** Exercise **
Return the lines below in which the string "Company" occurs.

** Records shown **
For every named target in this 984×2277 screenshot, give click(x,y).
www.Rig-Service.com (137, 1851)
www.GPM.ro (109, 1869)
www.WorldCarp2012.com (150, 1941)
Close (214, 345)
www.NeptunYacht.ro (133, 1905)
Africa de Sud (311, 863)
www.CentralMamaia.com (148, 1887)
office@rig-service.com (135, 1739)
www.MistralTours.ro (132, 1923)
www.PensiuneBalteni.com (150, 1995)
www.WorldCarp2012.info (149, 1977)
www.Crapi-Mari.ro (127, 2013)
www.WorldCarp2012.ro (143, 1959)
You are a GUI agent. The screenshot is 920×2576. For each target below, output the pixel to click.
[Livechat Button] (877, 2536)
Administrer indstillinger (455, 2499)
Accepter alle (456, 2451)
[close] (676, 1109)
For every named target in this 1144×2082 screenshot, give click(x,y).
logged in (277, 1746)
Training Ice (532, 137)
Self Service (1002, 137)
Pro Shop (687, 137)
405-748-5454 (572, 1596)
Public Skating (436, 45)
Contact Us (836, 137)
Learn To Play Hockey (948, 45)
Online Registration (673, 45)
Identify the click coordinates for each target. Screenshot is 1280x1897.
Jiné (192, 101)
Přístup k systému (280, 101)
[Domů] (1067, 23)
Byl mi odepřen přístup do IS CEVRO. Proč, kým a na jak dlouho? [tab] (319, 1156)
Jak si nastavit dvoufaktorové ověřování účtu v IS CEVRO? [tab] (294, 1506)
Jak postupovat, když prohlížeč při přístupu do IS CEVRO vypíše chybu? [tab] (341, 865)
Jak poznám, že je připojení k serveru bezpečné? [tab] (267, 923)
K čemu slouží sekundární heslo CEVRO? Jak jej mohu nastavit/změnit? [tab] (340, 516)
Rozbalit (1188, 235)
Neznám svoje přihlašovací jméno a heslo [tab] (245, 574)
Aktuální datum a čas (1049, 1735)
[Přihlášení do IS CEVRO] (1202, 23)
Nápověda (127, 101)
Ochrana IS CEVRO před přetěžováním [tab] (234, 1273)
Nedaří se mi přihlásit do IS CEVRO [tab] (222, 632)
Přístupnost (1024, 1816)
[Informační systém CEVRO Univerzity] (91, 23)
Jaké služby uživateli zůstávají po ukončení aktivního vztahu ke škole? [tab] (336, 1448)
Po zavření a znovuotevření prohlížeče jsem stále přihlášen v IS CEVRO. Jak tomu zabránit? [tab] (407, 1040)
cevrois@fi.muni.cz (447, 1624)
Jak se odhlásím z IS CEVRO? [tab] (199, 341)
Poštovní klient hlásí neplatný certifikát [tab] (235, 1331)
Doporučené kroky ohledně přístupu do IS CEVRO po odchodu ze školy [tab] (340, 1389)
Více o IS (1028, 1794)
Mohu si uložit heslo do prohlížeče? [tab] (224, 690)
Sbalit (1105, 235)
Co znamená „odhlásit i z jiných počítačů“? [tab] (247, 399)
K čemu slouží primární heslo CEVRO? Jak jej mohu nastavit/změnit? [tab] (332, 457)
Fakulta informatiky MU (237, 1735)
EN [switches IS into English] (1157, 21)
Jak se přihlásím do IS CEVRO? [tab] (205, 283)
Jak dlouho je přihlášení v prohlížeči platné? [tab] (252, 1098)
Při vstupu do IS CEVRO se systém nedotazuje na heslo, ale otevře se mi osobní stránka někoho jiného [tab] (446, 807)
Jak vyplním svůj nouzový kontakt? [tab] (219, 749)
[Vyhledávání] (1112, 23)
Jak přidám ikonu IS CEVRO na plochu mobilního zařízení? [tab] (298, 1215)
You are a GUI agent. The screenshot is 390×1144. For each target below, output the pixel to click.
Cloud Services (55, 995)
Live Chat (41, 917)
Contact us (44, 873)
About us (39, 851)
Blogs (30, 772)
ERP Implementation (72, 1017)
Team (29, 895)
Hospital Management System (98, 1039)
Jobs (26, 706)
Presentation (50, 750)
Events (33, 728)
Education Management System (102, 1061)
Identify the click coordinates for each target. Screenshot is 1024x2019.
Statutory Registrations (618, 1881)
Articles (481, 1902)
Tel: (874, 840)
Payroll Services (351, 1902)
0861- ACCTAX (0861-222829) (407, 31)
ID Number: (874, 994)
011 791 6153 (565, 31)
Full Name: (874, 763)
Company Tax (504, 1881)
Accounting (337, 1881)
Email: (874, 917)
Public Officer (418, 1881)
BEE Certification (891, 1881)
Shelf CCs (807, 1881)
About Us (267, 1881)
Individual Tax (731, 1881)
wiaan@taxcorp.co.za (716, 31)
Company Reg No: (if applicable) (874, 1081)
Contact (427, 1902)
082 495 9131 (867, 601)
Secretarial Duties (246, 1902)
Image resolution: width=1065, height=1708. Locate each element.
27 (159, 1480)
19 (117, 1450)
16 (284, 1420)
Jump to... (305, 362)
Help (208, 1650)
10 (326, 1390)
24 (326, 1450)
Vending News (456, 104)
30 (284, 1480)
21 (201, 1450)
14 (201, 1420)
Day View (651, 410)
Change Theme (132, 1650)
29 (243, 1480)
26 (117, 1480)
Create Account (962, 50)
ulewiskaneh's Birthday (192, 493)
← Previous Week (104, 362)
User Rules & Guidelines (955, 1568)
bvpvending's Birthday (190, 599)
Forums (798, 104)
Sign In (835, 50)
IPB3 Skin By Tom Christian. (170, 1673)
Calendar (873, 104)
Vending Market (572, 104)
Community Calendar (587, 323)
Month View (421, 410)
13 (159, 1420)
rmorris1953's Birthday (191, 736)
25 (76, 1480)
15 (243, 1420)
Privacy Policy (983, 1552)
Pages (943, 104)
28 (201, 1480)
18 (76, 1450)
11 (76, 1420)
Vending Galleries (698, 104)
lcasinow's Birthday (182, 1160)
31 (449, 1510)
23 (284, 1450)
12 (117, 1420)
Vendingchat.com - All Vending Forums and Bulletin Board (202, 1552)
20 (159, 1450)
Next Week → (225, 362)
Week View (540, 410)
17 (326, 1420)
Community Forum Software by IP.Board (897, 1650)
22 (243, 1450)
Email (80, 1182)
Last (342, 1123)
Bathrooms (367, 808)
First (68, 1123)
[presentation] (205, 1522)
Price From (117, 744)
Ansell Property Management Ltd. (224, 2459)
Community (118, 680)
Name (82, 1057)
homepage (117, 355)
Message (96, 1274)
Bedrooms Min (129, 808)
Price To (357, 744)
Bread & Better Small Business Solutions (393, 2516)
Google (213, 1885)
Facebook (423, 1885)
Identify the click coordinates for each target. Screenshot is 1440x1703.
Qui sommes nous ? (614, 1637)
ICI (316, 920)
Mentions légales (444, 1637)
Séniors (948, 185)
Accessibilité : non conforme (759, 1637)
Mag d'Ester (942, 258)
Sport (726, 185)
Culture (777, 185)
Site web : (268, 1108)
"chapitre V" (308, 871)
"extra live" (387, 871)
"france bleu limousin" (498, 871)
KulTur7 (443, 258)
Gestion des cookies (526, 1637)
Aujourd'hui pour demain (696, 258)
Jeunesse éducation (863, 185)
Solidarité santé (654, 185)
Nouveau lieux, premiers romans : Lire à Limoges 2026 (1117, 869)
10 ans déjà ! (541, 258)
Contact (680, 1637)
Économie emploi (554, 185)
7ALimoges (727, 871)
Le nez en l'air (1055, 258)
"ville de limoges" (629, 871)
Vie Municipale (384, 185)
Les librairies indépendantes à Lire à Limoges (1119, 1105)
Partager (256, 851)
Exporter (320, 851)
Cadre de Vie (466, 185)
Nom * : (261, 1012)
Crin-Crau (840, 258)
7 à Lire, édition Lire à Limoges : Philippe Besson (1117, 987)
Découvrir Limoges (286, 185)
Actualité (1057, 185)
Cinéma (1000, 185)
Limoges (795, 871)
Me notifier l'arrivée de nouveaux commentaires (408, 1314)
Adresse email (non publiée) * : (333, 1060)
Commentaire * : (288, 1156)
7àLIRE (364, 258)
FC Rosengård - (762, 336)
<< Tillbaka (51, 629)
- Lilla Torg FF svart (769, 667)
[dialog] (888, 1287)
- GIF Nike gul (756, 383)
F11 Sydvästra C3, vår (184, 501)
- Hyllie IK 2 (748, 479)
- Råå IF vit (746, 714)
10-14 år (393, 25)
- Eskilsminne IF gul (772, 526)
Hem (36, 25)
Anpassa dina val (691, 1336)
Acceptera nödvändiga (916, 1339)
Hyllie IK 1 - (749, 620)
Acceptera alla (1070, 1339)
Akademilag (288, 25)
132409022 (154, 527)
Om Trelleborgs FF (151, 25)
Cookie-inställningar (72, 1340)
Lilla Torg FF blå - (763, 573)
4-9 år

** Written solution **
Company Tax (504, 1881)
Company Reg No: (if applicable) (874, 1081)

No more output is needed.